Omri. 26 He followed the example of Jeroboam son of Nebat in all the sins he had committed and led Israel to commit. The people provoked the anger of the Lord, the God of Israel, with their worthless idols. 1 Kings 16:26, NLT.

Ahab. 30 But Ahab son of Omri did what was evil in the Lord’s sight, even more than any of the kings before him. 31 And as though it were not enough to follow the example of Jeroboam, he married Jezebel, the daughter of King Ethbaal of the Sidonians, and he began to bow down in worship of Baal. 32 First Ahab built a temple and an altar for Baal in Samaria. 33 Then he set up an Asherah pole. He did more to provoke the anger of the Lord, the God of Israel, than any of the other kings of Israel before him. 1 Kings 16:30-33, NLT.

There’s a pattern and a progression here. Sin and worthless idols. Each leader led the people further into sin–Ahab, even more than any of the kings before him.
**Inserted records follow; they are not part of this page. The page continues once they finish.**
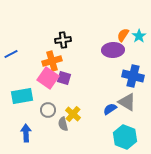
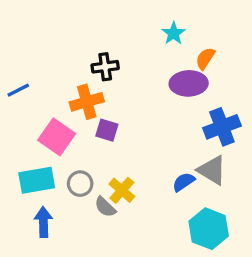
cyan star: (139, 36) -> (174, 33), moved
blue cross: (133, 76) -> (222, 127), turned -35
pink square: (48, 78) -> (57, 137), moved
cyan rectangle: (22, 96) -> (37, 180), moved
gray semicircle: (63, 124) -> (105, 207), turned -32

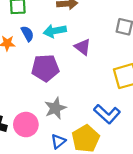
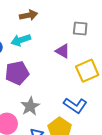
purple triangle: (83, 47) -> (63, 51), moved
They may have been known for other things, but these scriptures read as sketch of their character.

I think on things like example, leadership, legacy, generational sin. I look back on a lineage whose blood I share–what can I learn from this? How am I spending my days? I think on what my children will learn from me, and sometimes wonder what will be passed onto future generations.

Jesus. 29 The next day John saw Jesus coming toward him and said, “Look! The Lamb of God who takes away the sin of the world!” John 1:29, NLT.

I mess up a lot, but I hope my kids will see a Savior’s love, forgiveness and redemption in my very imperfect life.

Lord, I’m thankful for your grace and example. Help me to continue to learn from you.